(Collected data entries)
= Beginning of Section =
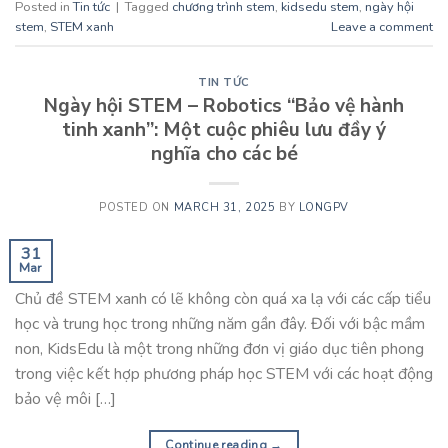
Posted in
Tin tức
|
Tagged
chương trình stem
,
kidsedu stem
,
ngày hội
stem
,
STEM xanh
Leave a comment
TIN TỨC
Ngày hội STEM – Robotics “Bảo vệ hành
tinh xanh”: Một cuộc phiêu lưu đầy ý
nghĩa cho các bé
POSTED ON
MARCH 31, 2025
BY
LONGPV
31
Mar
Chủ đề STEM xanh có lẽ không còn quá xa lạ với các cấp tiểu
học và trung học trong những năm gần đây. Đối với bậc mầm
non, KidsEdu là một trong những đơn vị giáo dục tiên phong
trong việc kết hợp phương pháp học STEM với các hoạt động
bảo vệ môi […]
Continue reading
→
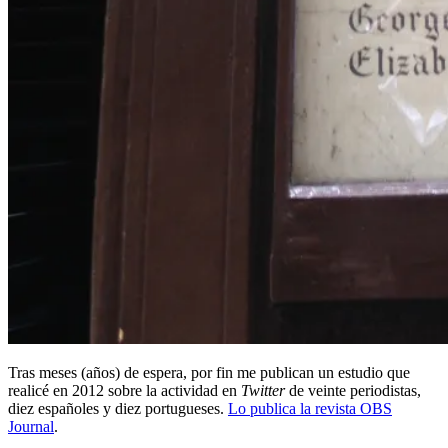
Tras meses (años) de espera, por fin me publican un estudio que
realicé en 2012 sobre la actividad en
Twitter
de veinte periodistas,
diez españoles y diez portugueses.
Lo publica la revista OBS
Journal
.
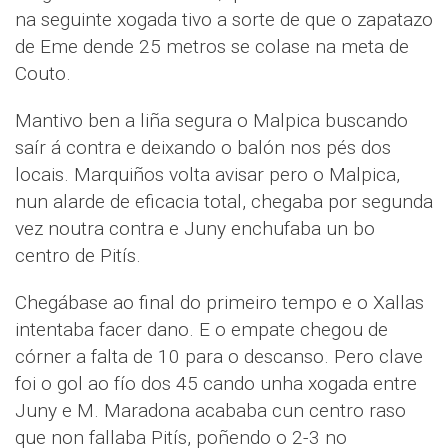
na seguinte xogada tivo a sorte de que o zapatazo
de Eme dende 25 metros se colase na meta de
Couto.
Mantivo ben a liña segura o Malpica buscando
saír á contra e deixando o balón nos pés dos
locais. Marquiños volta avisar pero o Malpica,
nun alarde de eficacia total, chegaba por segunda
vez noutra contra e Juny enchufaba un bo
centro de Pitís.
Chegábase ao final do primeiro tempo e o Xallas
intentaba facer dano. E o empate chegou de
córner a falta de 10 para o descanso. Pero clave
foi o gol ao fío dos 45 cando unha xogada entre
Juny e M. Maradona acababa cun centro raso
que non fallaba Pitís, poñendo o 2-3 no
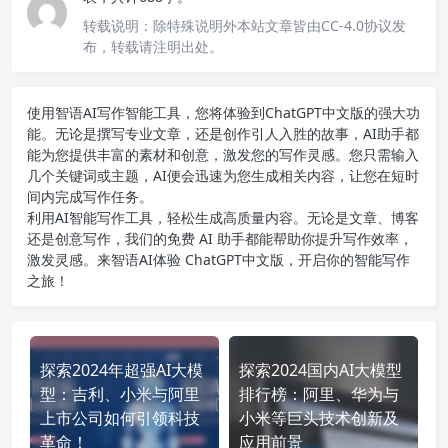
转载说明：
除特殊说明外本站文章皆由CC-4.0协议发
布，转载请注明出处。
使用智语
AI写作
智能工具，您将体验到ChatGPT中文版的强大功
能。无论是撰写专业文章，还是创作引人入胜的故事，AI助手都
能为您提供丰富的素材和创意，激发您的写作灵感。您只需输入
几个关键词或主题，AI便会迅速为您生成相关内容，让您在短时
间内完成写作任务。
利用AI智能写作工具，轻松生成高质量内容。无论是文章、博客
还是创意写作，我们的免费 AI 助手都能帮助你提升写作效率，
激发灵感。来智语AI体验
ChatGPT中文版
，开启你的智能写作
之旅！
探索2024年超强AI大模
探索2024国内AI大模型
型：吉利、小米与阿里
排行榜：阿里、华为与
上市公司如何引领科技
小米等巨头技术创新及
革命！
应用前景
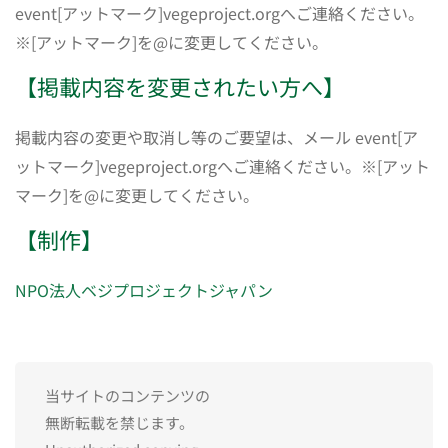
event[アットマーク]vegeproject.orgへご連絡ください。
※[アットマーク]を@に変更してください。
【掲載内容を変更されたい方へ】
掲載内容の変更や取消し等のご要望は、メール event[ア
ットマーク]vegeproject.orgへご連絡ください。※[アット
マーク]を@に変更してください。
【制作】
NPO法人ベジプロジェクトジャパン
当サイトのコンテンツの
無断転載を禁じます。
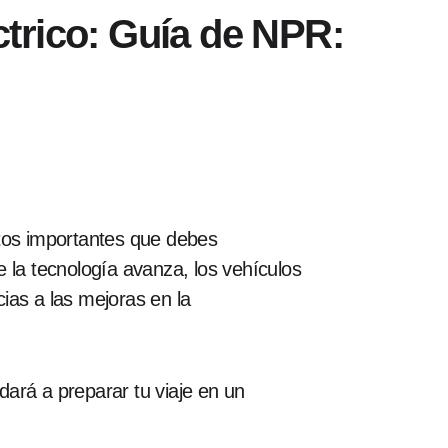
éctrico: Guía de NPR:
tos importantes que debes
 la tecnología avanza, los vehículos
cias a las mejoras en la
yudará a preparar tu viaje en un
= End of Section =
= Beginning of Section =
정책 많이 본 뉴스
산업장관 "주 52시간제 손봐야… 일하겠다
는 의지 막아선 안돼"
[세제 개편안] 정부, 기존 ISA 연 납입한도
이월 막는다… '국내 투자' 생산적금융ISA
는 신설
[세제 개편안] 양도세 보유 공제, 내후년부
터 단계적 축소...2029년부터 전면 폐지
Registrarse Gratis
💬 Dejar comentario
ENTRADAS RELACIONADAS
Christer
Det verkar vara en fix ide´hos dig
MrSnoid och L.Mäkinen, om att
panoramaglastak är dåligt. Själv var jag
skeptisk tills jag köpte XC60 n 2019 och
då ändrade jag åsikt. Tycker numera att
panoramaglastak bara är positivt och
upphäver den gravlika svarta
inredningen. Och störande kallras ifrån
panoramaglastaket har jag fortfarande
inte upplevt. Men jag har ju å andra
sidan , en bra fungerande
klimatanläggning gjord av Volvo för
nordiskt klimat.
= End of Section =
= Beginning of Section =
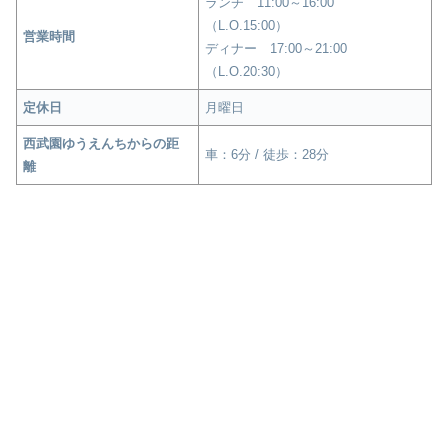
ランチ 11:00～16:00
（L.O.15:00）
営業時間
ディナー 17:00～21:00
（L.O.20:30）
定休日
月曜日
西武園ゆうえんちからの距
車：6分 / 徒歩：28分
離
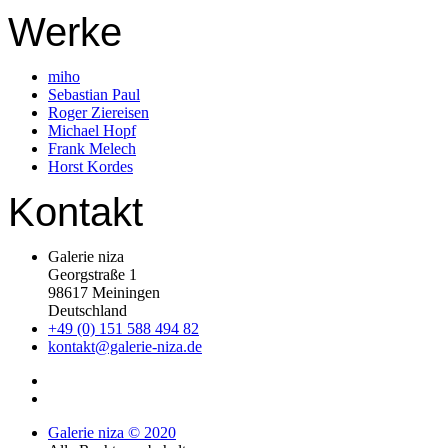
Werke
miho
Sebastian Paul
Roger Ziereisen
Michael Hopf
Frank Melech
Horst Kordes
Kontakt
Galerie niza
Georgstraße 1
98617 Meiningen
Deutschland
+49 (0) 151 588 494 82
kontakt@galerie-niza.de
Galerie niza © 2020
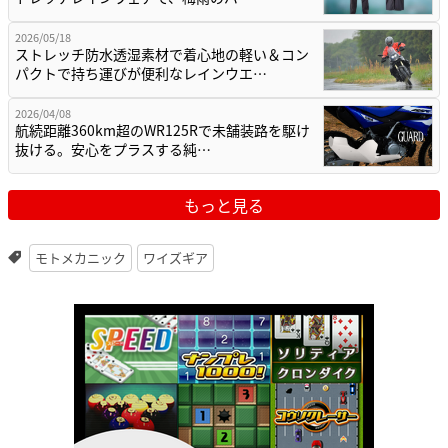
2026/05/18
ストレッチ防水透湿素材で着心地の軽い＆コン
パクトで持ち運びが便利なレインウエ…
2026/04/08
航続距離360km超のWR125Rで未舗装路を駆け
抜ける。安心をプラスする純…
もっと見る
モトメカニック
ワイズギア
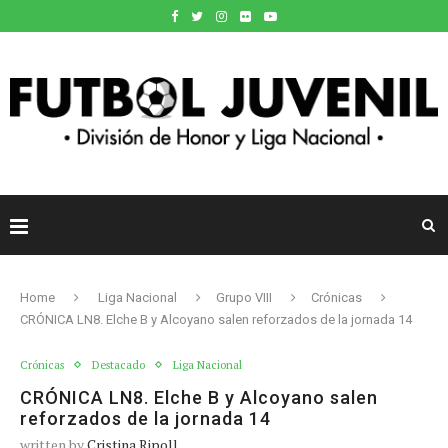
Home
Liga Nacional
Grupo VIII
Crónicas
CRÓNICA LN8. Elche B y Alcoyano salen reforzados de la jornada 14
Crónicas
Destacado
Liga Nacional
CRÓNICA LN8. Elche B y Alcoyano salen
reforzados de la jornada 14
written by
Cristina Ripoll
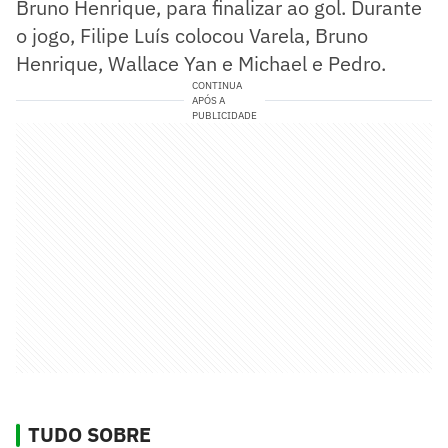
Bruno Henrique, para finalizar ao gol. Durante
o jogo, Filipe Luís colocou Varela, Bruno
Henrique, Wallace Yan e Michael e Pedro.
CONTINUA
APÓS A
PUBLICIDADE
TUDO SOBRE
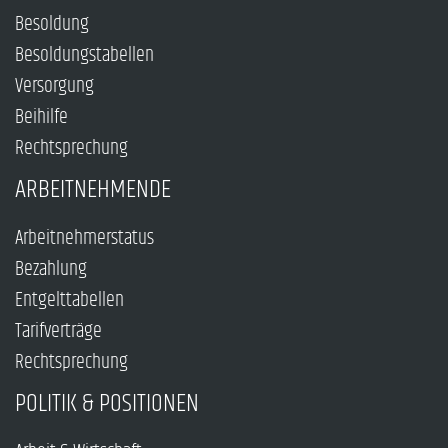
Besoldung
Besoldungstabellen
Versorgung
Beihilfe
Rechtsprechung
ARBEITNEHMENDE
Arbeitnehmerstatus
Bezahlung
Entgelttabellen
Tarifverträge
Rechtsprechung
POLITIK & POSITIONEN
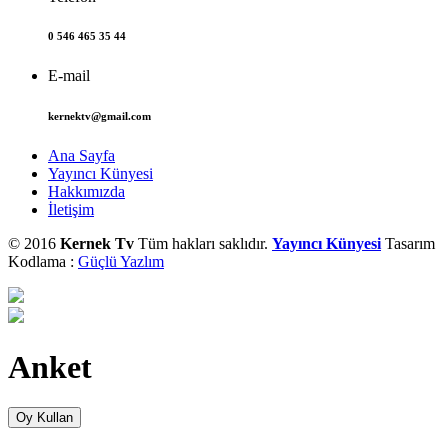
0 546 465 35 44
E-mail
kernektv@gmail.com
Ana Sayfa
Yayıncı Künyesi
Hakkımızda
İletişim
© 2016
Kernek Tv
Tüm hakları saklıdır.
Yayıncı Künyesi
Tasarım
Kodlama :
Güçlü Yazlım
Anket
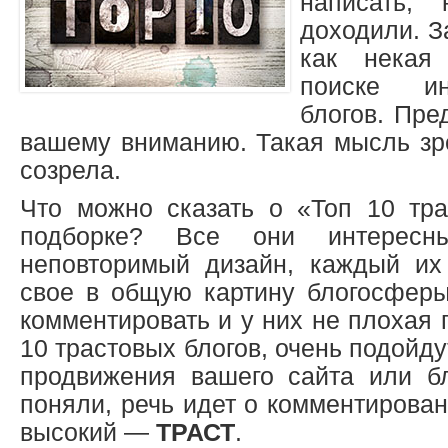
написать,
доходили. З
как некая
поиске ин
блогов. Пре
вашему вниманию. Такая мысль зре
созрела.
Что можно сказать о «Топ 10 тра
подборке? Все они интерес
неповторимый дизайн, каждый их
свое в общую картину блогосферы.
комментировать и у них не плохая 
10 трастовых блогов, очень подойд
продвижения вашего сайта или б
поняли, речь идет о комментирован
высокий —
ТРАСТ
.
= End of Section =
● About this task
Please, from the entries above, set down exactly the lines from the one containing "터 단계적 축소...2029년부터 전면 폐지" through the one containing "nordiskt klimat.", and only those.

● Answer box
터 단계적 축소...2029년부터 전면 폐지
Registrarse Gratis
💬 Dejar comentario
ENTRADAS RELACIONADAS
Christer
Det verkar vara en fix ide´hos dig
MrSnoid och L.Mäkinen, om att
panoramaglastak är dåligt. Själv var jag
skeptisk tills jag köpte XC60 n 2019 och
då ändrade jag åsikt. Tycker numera att
panoramaglastak bara är positivt och
upphäver den gravlika svarta
inredningen. Och störande kallras ifrån
panoramaglastaket har jag fortfarande
inte upplevt. Men jag har ju å andra
sidan , en bra fungerande
klimatanläggning gjord av Volvo för
nordiskt klimat.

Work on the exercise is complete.